» **Activity**
Each line of the data below that includes the string "left" must be copied.

Document structure recognition data
•••

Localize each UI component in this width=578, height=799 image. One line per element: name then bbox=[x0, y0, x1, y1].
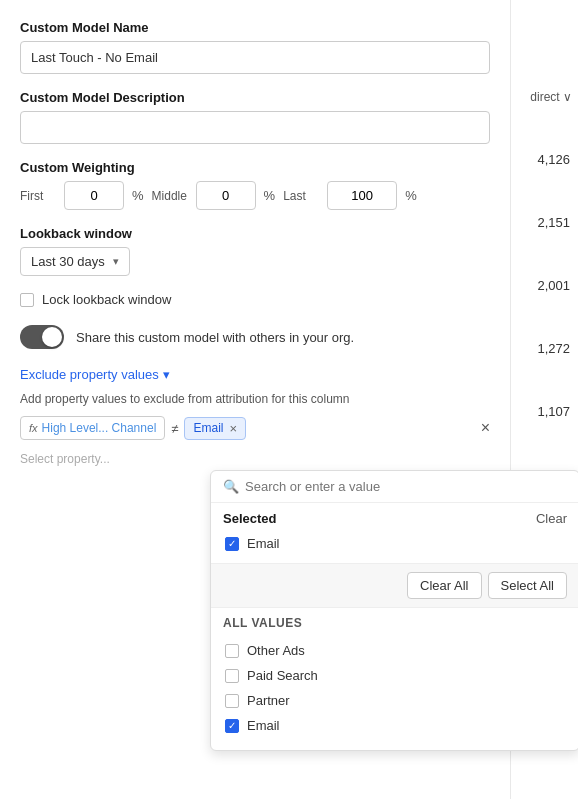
list-item: Paid Search bbox=[223, 663, 567, 688]
neq-symbol: ≠ bbox=[171, 421, 178, 436]
partner-label: Partner bbox=[247, 693, 290, 708]
toggle-thumb bbox=[42, 327, 62, 347]
selected-section: Selected Clear Email bbox=[211, 503, 578, 564]
right-value-4: 1,272 bbox=[537, 341, 578, 356]
main-panel: Custom Model Name Custom Model Descripti… bbox=[0, 0, 510, 799]
model-name-group: Custom Model Name bbox=[20, 20, 490, 74]
weighting-row: First % Middle % Last % bbox=[20, 181, 490, 210]
list-item: Email bbox=[223, 713, 567, 738]
selected-title: Selected bbox=[223, 511, 276, 526]
value-chip-label: Email bbox=[193, 421, 223, 435]
dropdown-search-row: 🔍 bbox=[211, 471, 578, 503]
dropdown-search-input[interactable] bbox=[245, 479, 567, 494]
value-chip-close-icon[interactable]: × bbox=[229, 421, 237, 436]
chevron-down-icon: ▾ bbox=[163, 367, 170, 382]
right-value-3: 2,001 bbox=[537, 278, 578, 293]
lock-label: Lock lookback window bbox=[42, 292, 171, 307]
share-toggle[interactable] bbox=[20, 325, 64, 349]
right-value-1: 4,126 bbox=[537, 152, 578, 167]
list-item: Other Ads bbox=[223, 638, 567, 663]
lookback-select[interactable]: Last 30 days ▾ bbox=[20, 247, 130, 276]
other-ads-checkbox[interactable] bbox=[225, 644, 239, 658]
exclude-link[interactable]: Exclude property values ▾ bbox=[20, 367, 490, 382]
lookback-group: Lookback window Last 30 days ▾ bbox=[20, 226, 490, 276]
middle-input[interactable] bbox=[196, 181, 256, 210]
lookback-value: Last 30 days bbox=[31, 254, 105, 269]
clear-button[interactable]: Clear bbox=[536, 511, 567, 526]
right-value-2: 2,151 bbox=[537, 215, 578, 230]
last-label: Last bbox=[283, 189, 319, 203]
selected-header: Selected Clear bbox=[223, 511, 567, 526]
other-ads-label: Other Ads bbox=[247, 643, 305, 658]
exclude-desc: Add property values to exclude from attr… bbox=[20, 392, 490, 406]
filter-row: fx High Level... Channel ≠ Email × × bbox=[20, 416, 490, 440]
weighting-label: Custom Weighting bbox=[20, 160, 490, 175]
middle-label: Middle bbox=[152, 189, 188, 203]
filter-close-icon[interactable]: × bbox=[481, 419, 490, 437]
property-placeholder: Select property... bbox=[20, 448, 490, 470]
fx-icon: fx bbox=[29, 422, 38, 434]
model-name-input[interactable] bbox=[20, 41, 490, 74]
all-values-section: All Values Other Ads Paid Search Partner… bbox=[211, 608, 578, 750]
clear-all-button[interactable]: Clear All bbox=[407, 572, 481, 599]
value-chip[interactable]: Email × bbox=[184, 417, 246, 440]
chip-label: High Level... Channel bbox=[42, 421, 157, 435]
lookback-label: Lookback window bbox=[20, 226, 490, 241]
toggle-label: Share this custom model with others in y… bbox=[76, 330, 354, 345]
toggle-row: Share this custom model with others in y… bbox=[20, 325, 490, 349]
lock-checkbox[interactable] bbox=[20, 293, 34, 307]
last-input[interactable] bbox=[327, 181, 397, 210]
paid-search-checkbox[interactable] bbox=[225, 669, 239, 683]
email-checked-checkbox[interactable] bbox=[225, 537, 239, 551]
right-header: direct ∨ bbox=[530, 80, 578, 104]
property-chip[interactable]: fx High Level... Channel bbox=[20, 416, 165, 440]
search-icon: 🔍 bbox=[223, 479, 239, 494]
chevron-down-icon: ▾ bbox=[113, 255, 119, 268]
weighting-group: Custom Weighting First % Middle % Last % bbox=[20, 160, 490, 210]
right-value-5: 1,107 bbox=[537, 404, 578, 419]
lock-row: Lock lookback window bbox=[20, 292, 490, 307]
list-item: Partner bbox=[223, 688, 567, 713]
email-all-label: Email bbox=[247, 718, 280, 733]
model-desc-group: Custom Model Description bbox=[20, 90, 490, 144]
select-all-button[interactable]: Select All bbox=[488, 572, 567, 599]
partner-checkbox[interactable] bbox=[225, 694, 239, 708]
paid-search-label: Paid Search bbox=[247, 668, 318, 683]
right-header-text: direct ∨ bbox=[530, 90, 572, 104]
last-pct: % bbox=[405, 188, 417, 203]
middle-pct: % bbox=[264, 188, 276, 203]
selected-item-email: Email bbox=[223, 532, 567, 555]
dropdown-panel: 🔍 Selected Clear Email Clear All Select … bbox=[210, 470, 578, 751]
email-all-checkbox[interactable] bbox=[225, 719, 239, 733]
first-input[interactable] bbox=[64, 181, 124, 210]
model-desc-input[interactable] bbox=[20, 111, 490, 144]
actions-row: Clear All Select All bbox=[211, 564, 578, 608]
first-pct: % bbox=[132, 188, 144, 203]
first-label: First bbox=[20, 189, 56, 203]
all-values-title: All Values bbox=[223, 616, 567, 630]
model-desc-label: Custom Model Description bbox=[20, 90, 490, 105]
exclude-label: Exclude property values bbox=[20, 367, 159, 382]
model-name-label: Custom Model Name bbox=[20, 20, 490, 35]
selected-email-label: Email bbox=[247, 536, 280, 551]
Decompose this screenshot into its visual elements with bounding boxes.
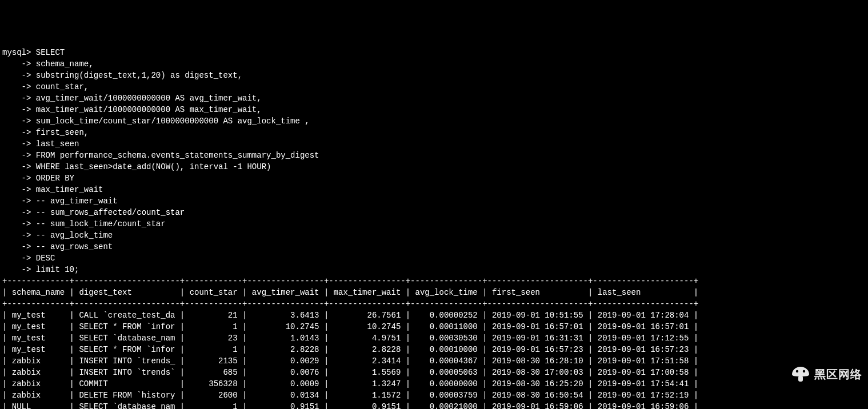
svg-rect-0 xyxy=(798,376,803,382)
watermark: 黑区网络 xyxy=(790,343,862,406)
terminal-line: | zabbix | INSERT INTO `trends` | 685 | … xyxy=(2,367,868,378)
terminal-line: -> count_star, xyxy=(2,81,868,93)
terminal-line: -> -- avg_lock_time xyxy=(2,230,868,241)
terminal-line: -> FROM performance_schema.events_statem… xyxy=(2,150,868,161)
terminal-line: -> max_timer_wait/1000000000000 AS max_t… xyxy=(2,104,868,115)
terminal-line: -> sum_lock_time/count_star/100000000000… xyxy=(2,115,868,127)
terminal-line: | zabbix | COMMIT | 356328 | 0.0009 | 1.… xyxy=(2,378,868,390)
terminal-line: | zabbix | DELETE FROM `history | 2600 |… xyxy=(2,390,868,401)
terminal-line: -> schema_name, xyxy=(2,58,868,70)
terminal-line: -> -- sum_rows_affected/count_star xyxy=(2,207,868,218)
terminal-line: | schema_name | digest_text | count_star… xyxy=(2,287,868,298)
mushroom-icon xyxy=(790,343,811,406)
terminal-line: | NULL | SELECT `database_nam | 1 | 0.91… xyxy=(2,401,868,409)
terminal-line: | my_test | CALL `create_test_da | 21 | … xyxy=(2,310,868,321)
terminal-line: | my_test | SELECT `database_nam | 23 | … xyxy=(2,332,868,344)
watermark-text: 黑区网络 xyxy=(814,368,862,380)
terminal-line: mysql> SELECT xyxy=(2,47,868,58)
terminal-line: -> ORDER BY xyxy=(2,173,868,184)
svg-point-1 xyxy=(796,370,798,372)
terminal-line: -> first_seen, xyxy=(2,127,868,138)
terminal-line: -> -- avg_rows_sent xyxy=(2,241,868,252)
terminal-line: -> substring(digest_text,1,20) as digest… xyxy=(2,70,868,81)
terminal-line: | my_test | SELECT * FROM `infor | 1 | 2… xyxy=(2,344,868,355)
terminal-line: -> last_seen xyxy=(2,138,868,150)
terminal-line: -> limit 10; xyxy=(2,264,868,275)
terminal-line: -> DESC xyxy=(2,252,868,264)
terminal-line: -> max_timer_wait xyxy=(2,184,868,195)
terminal-line: -> avg_timer_wait/1000000000000 AS avg_t… xyxy=(2,93,868,104)
svg-point-2 xyxy=(803,370,805,372)
terminal-line: -> -- sum_lock_time/count_star xyxy=(2,218,868,230)
terminal-line: +-------------+----------------------+--… xyxy=(2,275,868,287)
terminal-line: +-------------+----------------------+--… xyxy=(2,298,868,310)
terminal-line: -> WHERE last_seen>date_add(NOW(), inter… xyxy=(2,161,868,173)
terminal-line: | zabbix | INSERT INTO `trends_ | 2135 |… xyxy=(2,355,868,367)
mysql-terminal-output[interactable]: mysql> SELECT -> schema_name, -> substri… xyxy=(2,47,868,409)
terminal-line: | my_test | SELECT * FROM `infor | 1 | 1… xyxy=(2,321,868,332)
terminal-line: -> -- avg_timer_wait xyxy=(2,195,868,207)
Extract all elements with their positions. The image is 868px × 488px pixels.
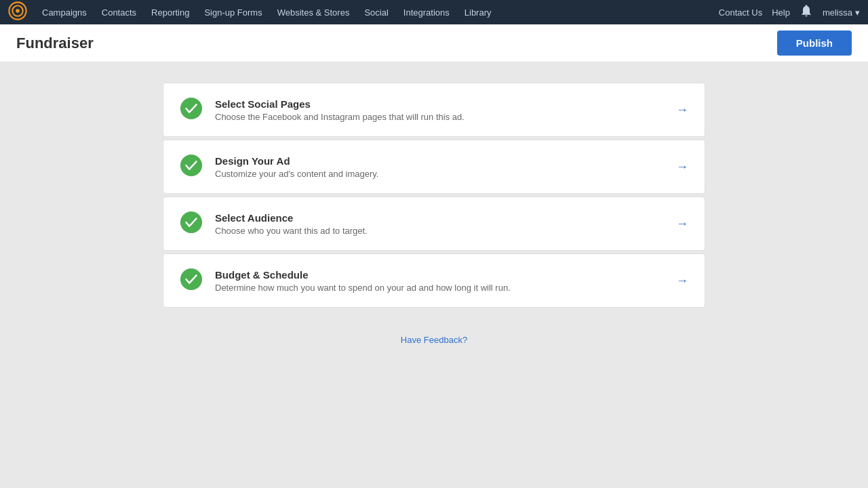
- svg-point-4: [180, 155, 202, 176]
- step-left-audience: Select Audience Choose who you want this…: [180, 211, 368, 237]
- step-title-budget: Budget & Schedule: [215, 269, 511, 281]
- step-desc-social-pages: Choose the Facebook and Instagram pages …: [215, 112, 465, 122]
- arrow-icon-audience: →: [676, 217, 688, 231]
- arrow-icon-social-pages: →: [676, 103, 688, 117]
- publish-button[interactable]: Publish: [777, 30, 852, 56]
- step-left-design-ad: Design Your Ad Customize your ad's conte…: [180, 154, 378, 180]
- notifications-bell[interactable]: [800, 4, 813, 20]
- nav-signup-forms[interactable]: Sign-up Forms: [197, 5, 269, 20]
- svg-point-5: [180, 211, 202, 233]
- nav-help[interactable]: Help: [772, 7, 790, 18]
- arrow-icon-budget: →: [676, 274, 688, 288]
- step-left-budget: Budget & Schedule Determine how much you…: [180, 268, 511, 293]
- check-icon-budget: [180, 268, 203, 293]
- nav-campaigns[interactable]: Campaigns: [35, 5, 94, 20]
- nav-integrations[interactable]: Integrations: [397, 5, 456, 20]
- step-desc-budget: Determine how much you want to spend on …: [215, 283, 511, 293]
- step-desc-design-ad: Customize your ad's content and imagery.: [215, 169, 378, 179]
- logo[interactable]: [8, 1, 33, 23]
- step-text-social-pages: Select Social Pages Choose the Facebook …: [215, 98, 465, 122]
- check-icon-audience: [180, 211, 203, 237]
- nav-reporting[interactable]: Reporting: [144, 5, 196, 20]
- svg-point-3: [180, 98, 202, 119]
- step-title-social-pages: Select Social Pages: [215, 98, 465, 110]
- page-title: Fundraiser: [16, 35, 94, 52]
- nav-library[interactable]: Library: [458, 5, 498, 20]
- navbar: Campaigns Contacts Reporting Sign-up For…: [0, 0, 868, 24]
- check-icon-social-pages: [180, 97, 203, 123]
- step-select-audience[interactable]: Select Audience Choose who you want this…: [163, 197, 705, 251]
- nav-items: Campaigns Contacts Reporting Sign-up For…: [35, 5, 716, 20]
- step-design-your-ad[interactable]: Design Your Ad Customize your ad's conte…: [163, 140, 705, 194]
- username: melissa: [823, 7, 852, 18]
- steps-container: Select Social Pages Choose the Facebook …: [163, 83, 705, 308]
- main-content: Select Social Pages Choose the Facebook …: [0, 62, 868, 365]
- arrow-icon-design-ad: →: [676, 160, 688, 174]
- step-text-audience: Select Audience Choose who you want this…: [215, 212, 368, 236]
- step-desc-audience: Choose who you want this ad to target.: [215, 226, 368, 236]
- user-menu[interactable]: melissa ▾: [823, 7, 860, 18]
- step-title-audience: Select Audience: [215, 212, 368, 224]
- svg-point-6: [180, 268, 202, 290]
- nav-websites-stores[interactable]: Websites & Stores: [271, 5, 357, 20]
- nav-social[interactable]: Social: [357, 5, 395, 20]
- step-budget-schedule[interactable]: Budget & Schedule Determine how much you…: [163, 253, 705, 308]
- step-text-budget: Budget & Schedule Determine how much you…: [215, 269, 511, 293]
- chevron-down-icon: ▾: [855, 7, 860, 18]
- feedback-link[interactable]: Have Feedback?: [401, 335, 467, 345]
- nav-contacts[interactable]: Contacts: [95, 5, 143, 20]
- svg-point-2: [16, 9, 20, 13]
- step-select-social-pages[interactable]: Select Social Pages Choose the Facebook …: [163, 83, 705, 137]
- nav-contact-us[interactable]: Contact Us: [719, 7, 762, 18]
- step-left-social-pages: Select Social Pages Choose the Facebook …: [180, 97, 465, 123]
- step-title-design-ad: Design Your Ad: [215, 155, 378, 167]
- check-icon-design-ad: [180, 154, 203, 180]
- step-text-design-ad: Design Your Ad Customize your ad's conte…: [215, 155, 378, 179]
- nav-right: Contact Us Help melissa ▾: [719, 4, 860, 20]
- page-header: Fundraiser Publish: [0, 24, 868, 62]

•••

» **Solved problem**
- step-left-audience: Select Audience Choose who you want this…: [180, 211, 368, 237]
- step-left-design-ad: Design Your Ad Customize your ad's conte…: [180, 154, 378, 180]
- step-left-budget: Budget & Schedule Determine how much you…: [180, 268, 511, 293]
- step-left-social-pages: Select Social Pages Choose the Facebook …: [180, 97, 465, 123]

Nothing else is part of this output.